• Work item
Work out how many lines in the records contain the word "does", and give that number alone.

++++ Information provided ++++

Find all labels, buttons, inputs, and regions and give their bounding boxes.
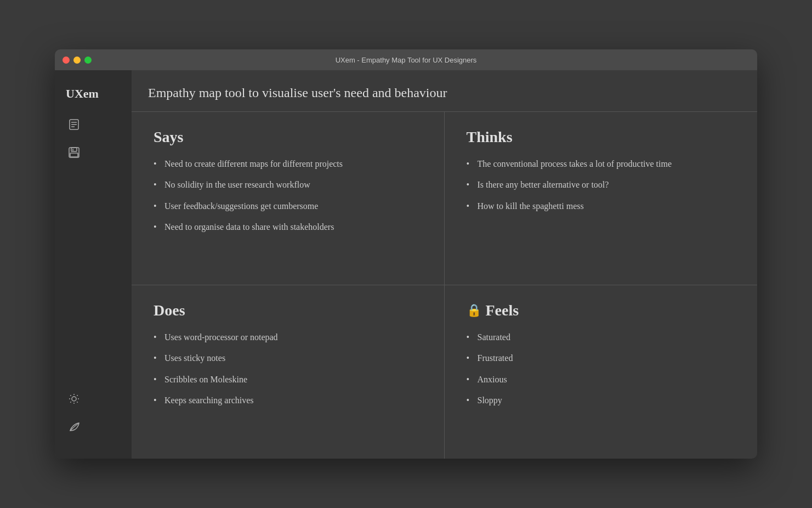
thinks-list: The conventional process takes a lot of … (467, 158, 736, 212)
does-quadrant: Does Uses word-processor or notepad Uses… (132, 285, 445, 459)
list-item: The conventional process takes a lot of … (467, 158, 736, 170)
list-item: Need to create different maps for differ… (154, 158, 422, 170)
app-logo: UXem (55, 81, 132, 112)
maximize-button[interactable] (84, 57, 92, 64)
feels-title: Feels (486, 302, 519, 319)
svg-line-13 (70, 395, 71, 396)
says-quadrant: Says Need to create different maps for d… (132, 112, 445, 285)
says-list: Need to create different maps for differ… (154, 158, 422, 234)
leaf-icon[interactable] (55, 414, 132, 442)
says-title: Says (154, 128, 422, 146)
does-list: Uses word-processor or notepad Uses stic… (154, 331, 422, 407)
app-header: Empathy map tool to visualise user's nee… (132, 70, 757, 112)
list-item: Uses word-processor or notepad (154, 331, 422, 343)
list-item: Is there any better alternative or tool? (467, 179, 736, 191)
window-title: UXem - Empathy Map Tool for UX Designers (336, 56, 477, 64)
list-item: Saturated (467, 331, 736, 343)
lock-icon: 🔒 (467, 303, 481, 318)
brightness-icon[interactable] (55, 386, 132, 414)
list-item: Anxious (467, 374, 736, 386)
list-item: Need to organise data to share with stak… (154, 221, 422, 233)
list-item: How to kill the spaghetti mess (467, 200, 736, 212)
list-item: No solidity in the user research workflo… (154, 179, 422, 191)
list-item: User feedback/suggestions get cumbersome (154, 200, 422, 212)
save-icon[interactable] (55, 140, 132, 168)
minimize-button[interactable] (73, 57, 81, 64)
main-content: Empathy map tool to visualise user's nee… (132, 70, 757, 459)
app-window: UXem - Empathy Map Tool for UX Designers… (55, 49, 757, 459)
thinks-quadrant: Thinks The conventional process takes a … (445, 112, 758, 285)
document-icon[interactable] (55, 112, 132, 140)
app-body: UXem (55, 70, 757, 459)
feels-title-wrapper: 🔒 Feels (467, 302, 736, 319)
thinks-title: Thinks (467, 128, 736, 146)
list-item: Frustrated (467, 352, 736, 364)
quadrant-grid: Says Need to create different maps for d… (132, 112, 757, 459)
list-item: Scribbles on Moleskine (154, 374, 422, 386)
does-title: Does (154, 302, 422, 319)
svg-line-14 (77, 402, 77, 402)
feels-list: Saturated Frustrated Anxious Sloppy (467, 331, 736, 407)
svg-rect-6 (70, 153, 78, 157)
titlebar: UXem - Empathy Map Tool for UX Designers (55, 49, 757, 70)
traffic-lights (63, 57, 92, 64)
close-button[interactable] (63, 57, 70, 64)
svg-rect-5 (71, 148, 77, 151)
svg-line-15 (77, 395, 77, 396)
list-item: Uses sticky notes (154, 352, 422, 364)
list-item: Keeps searching archives (154, 394, 422, 407)
list-item: Sloppy (467, 394, 736, 407)
svg-line-16 (70, 402, 71, 402)
svg-point-8 (72, 397, 76, 401)
feels-quadrant: 🔒 Feels Saturated Frustrated Anxious Slo… (445, 285, 758, 459)
app-header-title: Empathy map tool to visualise user's nee… (148, 86, 741, 100)
sidebar: UXem (55, 70, 132, 459)
sidebar-bottom (55, 386, 132, 448)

++++

• Solved problem
3